At the start of next year, the first kittens — which the company calls “lifestyle pets” — will go home to eager owners who have been carefully screened and have been on a waiting list for more than two years.

Since it announced the project in October 2004, the company, Allerca, of San Diego, says it has received inquiries from people in 85 countries seeking to buy a cat bred so that its glands do not produce the protein responsible for most human cat allergies.

Cats ordered now will take 12 to 15 months for delivery in the United States, 15 to 18 months in Europe. Cost: $4,000. And owners must pass Allerca’s finicky screening tests.

Prospective buyers are interviewed for motivation and warmth, approved as if they were adopting a child. Will they punish if kitty has an accident on the floor or scratches the furniture? Their families and their homes — from carpets to curtains — must also be evaluated for allergies and allergens.

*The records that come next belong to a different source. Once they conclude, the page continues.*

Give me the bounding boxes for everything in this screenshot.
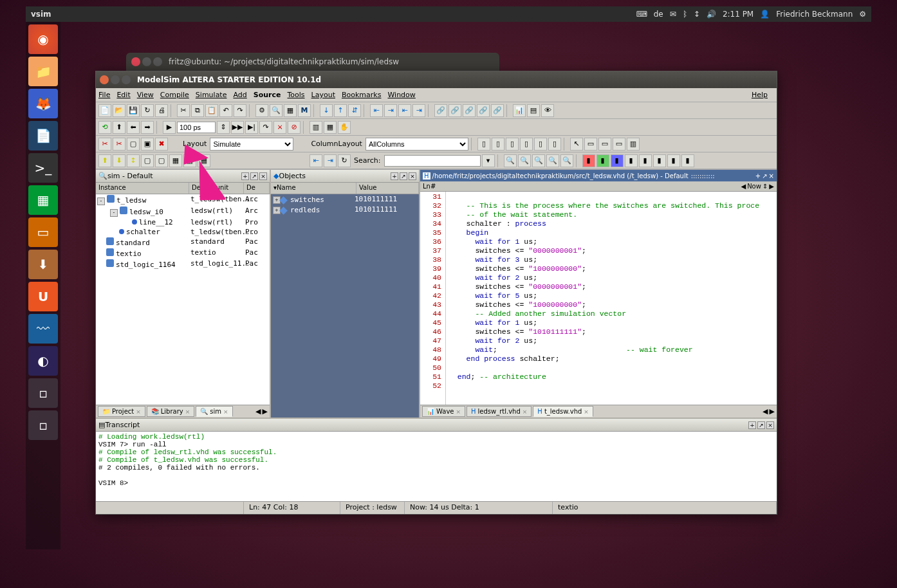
link-icon[interactable]: 🔗	[434, 104, 447, 117]
undock-icon[interactable]: ↗	[757, 421, 765, 429]
step-back-icon[interactable]: ⬅	[127, 121, 140, 134]
tree-row[interactable]: standardstandardPac	[96, 237, 270, 248]
col-de[interactable]: De	[244, 183, 270, 194]
tab-t-ledsw[interactable]: Ht_ledsw.vhd×	[533, 406, 593, 417]
clock[interactable]: 2:11 PM	[723, 10, 754, 19]
tab-project[interactable]: 📁Project×	[98, 406, 145, 417]
findall-icon[interactable]: ▦	[284, 104, 297, 117]
tab-library[interactable]: 📚Library×	[147, 406, 195, 417]
network-icon[interactable]: ↕	[694, 10, 700, 19]
impress-icon[interactable]: ▭	[28, 217, 58, 247]
tab-wave[interactable]: 📊Wave×	[422, 406, 465, 417]
tree-row[interactable]: -ledsw_i0ledsw(rtl)Arc	[96, 206, 270, 217]
t3-icon[interactable]: ↕	[127, 154, 140, 167]
nav-fwd-icon[interactable]: ▶	[769, 183, 774, 190]
menu-bookmarks[interactable]: Bookmarks	[342, 91, 381, 99]
l4-icon[interactable]: ▯	[520, 138, 533, 151]
restart-icon[interactable]: ⟲	[98, 121, 111, 134]
t2-icon[interactable]: ⬇	[113, 154, 125, 167]
misc1-icon[interactable]: ▥	[310, 121, 322, 134]
keyboard-icon[interactable]: ⌨	[636, 10, 647, 19]
code-area[interactable]: -- This is the process where the switche…	[446, 192, 777, 405]
step-fwd-icon[interactable]: ➡	[141, 121, 154, 134]
object-row[interactable]: +redleds1010111111	[271, 205, 419, 215]
now-stepper-icon[interactable]: ⇕	[763, 183, 768, 190]
bluetooth-icon[interactable]: ᛒ	[683, 10, 687, 19]
arrow-updown-icon[interactable]: ⇵	[348, 104, 361, 117]
gear-icon[interactable]: ⚙	[859, 10, 866, 19]
dock-icon[interactable]: +	[241, 172, 249, 180]
arrow-down-icon[interactable]: ↓	[320, 104, 333, 117]
w3-icon[interactable]: ▮	[611, 154, 624, 167]
firefox-icon[interactable]: 🦊	[28, 89, 58, 118]
w5-icon[interactable]: ▮	[639, 154, 652, 167]
l6-icon[interactable]: ▯	[548, 138, 561, 151]
zoom-r-icon[interactable]: 🔍	[560, 154, 573, 167]
tab-scroll-right-icon[interactable]: ▶	[263, 407, 268, 416]
cut3-icon[interactable]: ✂	[113, 138, 125, 151]
cursor-prev2-icon[interactable]: ⇤	[398, 104, 411, 117]
terminal-window-titlebar[interactable]: fritz@ubuntu: ~/projects/digitaltechnikp…	[126, 53, 499, 71]
modelsim-titlebar[interactable]: ModelSim ALTERA STARTER EDITION 10.1d	[96, 71, 777, 88]
step-up-icon[interactable]: ⬆	[113, 121, 125, 134]
reload-icon[interactable]: ↻	[141, 104, 154, 117]
menu-add[interactable]: Add	[233, 91, 246, 99]
open-icon[interactable]: 📂	[113, 104, 125, 117]
columnlayout-select[interactable]: AllColumns	[365, 138, 468, 151]
minimize-icon[interactable]	[111, 75, 120, 84]
tree-row[interactable]: line__12ledsw(rtl)Pro	[96, 217, 270, 227]
zoom-out-icon[interactable]: 🔍	[518, 154, 531, 167]
menu-compile[interactable]: Compile	[160, 91, 189, 99]
nav-fwd-icon[interactable]: ⇥	[324, 154, 337, 167]
w1-icon[interactable]: ▮	[582, 154, 595, 167]
print-icon[interactable]: 🖨	[155, 104, 168, 117]
cursor-prev-icon[interactable]: ⇤	[370, 104, 383, 117]
cursor-next2-icon[interactable]: ⇥	[412, 104, 425, 117]
dash-icon[interactable]: ◉	[28, 24, 58, 54]
misc2-icon[interactable]: ▦	[324, 121, 337, 134]
l2-icon[interactable]: ▯	[492, 138, 504, 151]
editor-header[interactable]: H /home/fritz/projects/digitaltechnikpra…	[420, 170, 777, 181]
link5-icon[interactable]: 🔗	[491, 104, 504, 117]
close-panel-icon[interactable]: ×	[259, 172, 267, 180]
doc-icon[interactable]: ▢	[127, 138, 140, 151]
menu-view[interactable]: View	[137, 91, 154, 99]
col-design[interactable]: Design unit	[189, 183, 244, 194]
sel4-icon[interactable]: ▥	[627, 138, 640, 151]
close-panel-icon[interactable]: ×	[769, 172, 774, 179]
sim-tree[interactable]: -t_ledswt_ledsw(tben...Arc -ledsw_i0leds…	[96, 194, 270, 405]
menu-window[interactable]: Window	[387, 91, 415, 99]
tab-scroll-right-icon[interactable]: ▶	[770, 407, 775, 416]
nav-back-icon[interactable]: ⇤	[310, 154, 322, 167]
calc-icon[interactable]: ▦	[28, 185, 58, 215]
arrow-up-icon[interactable]: ↑	[334, 104, 347, 117]
tab-scroll-left-icon[interactable]: ◀	[763, 407, 768, 416]
t7-icon[interactable]: ▦	[183, 154, 196, 167]
tree-row[interactable]: -t_ledswt_ledsw(tben...Arc	[96, 194, 270, 206]
tab-ledsw-rtl[interactable]: Hledsw_rtl.vhd×	[467, 406, 532, 417]
transcript-header[interactable]: ▤ Transcript + ↗ ×	[96, 419, 777, 432]
menu-layout[interactable]: Layout	[311, 91, 335, 99]
close-icon[interactable]	[131, 57, 140, 66]
cursor-next-icon[interactable]: ⇥	[384, 104, 397, 117]
tree-row[interactable]: textiotextioPac	[96, 248, 270, 259]
doc2-icon[interactable]: ▣	[141, 138, 154, 151]
tree-row[interactable]: schaltert_ledsw(tben...Pro	[96, 227, 270, 237]
col-value[interactable]: Value	[356, 183, 419, 194]
modelsim-icon[interactable]: M	[298, 104, 311, 117]
ptr-icon[interactable]: ↖	[570, 138, 583, 151]
cut2-icon[interactable]: ✂	[98, 138, 111, 151]
editor-body[interactable]: 3132333435363738394041424344454647484950…	[420, 192, 777, 405]
menu-file[interactable]: File	[98, 91, 110, 99]
watch-icon[interactable]: 👁	[541, 104, 554, 117]
transcript-body[interactable]: # Loading work.ledsw(rtl)VSIM 7> run -al…	[96, 432, 777, 501]
l3-icon[interactable]: ▯	[506, 138, 519, 151]
t1-icon[interactable]: ⬆	[98, 154, 111, 167]
sel2-icon[interactable]: ▭	[598, 138, 611, 151]
t5-icon[interactable]: ▢	[155, 154, 168, 167]
link3-icon[interactable]: 🔗	[463, 104, 476, 117]
runtime-field[interactable]	[177, 122, 216, 133]
copy-icon[interactable]: ⧉	[191, 104, 204, 117]
close-panel-icon[interactable]: ×	[409, 172, 416, 180]
dock-icon[interactable]: +	[755, 172, 761, 179]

“You’re not just buying a cat; it’s a medical device that replaces shots and pills,” said Megan Young, chief executive of Allerca. “At the same time, this is a living animal, so the well-being of our product comes before our customers. This is not some high-priced handbag that you put back on the shelf if it doesn’t match.”

In the United States and Europe, cats are the most common household pet — there are an estimated 30 million in this country alone — and cat allergies are one of most common human allergies. That combination has made many homes cauldrons of sneezing, itchy conflicts in which a fiancé is allergic to his beloved’s favorite pet, or a mother-in-law cannot come for a festive meal because of Fluffy’s presence.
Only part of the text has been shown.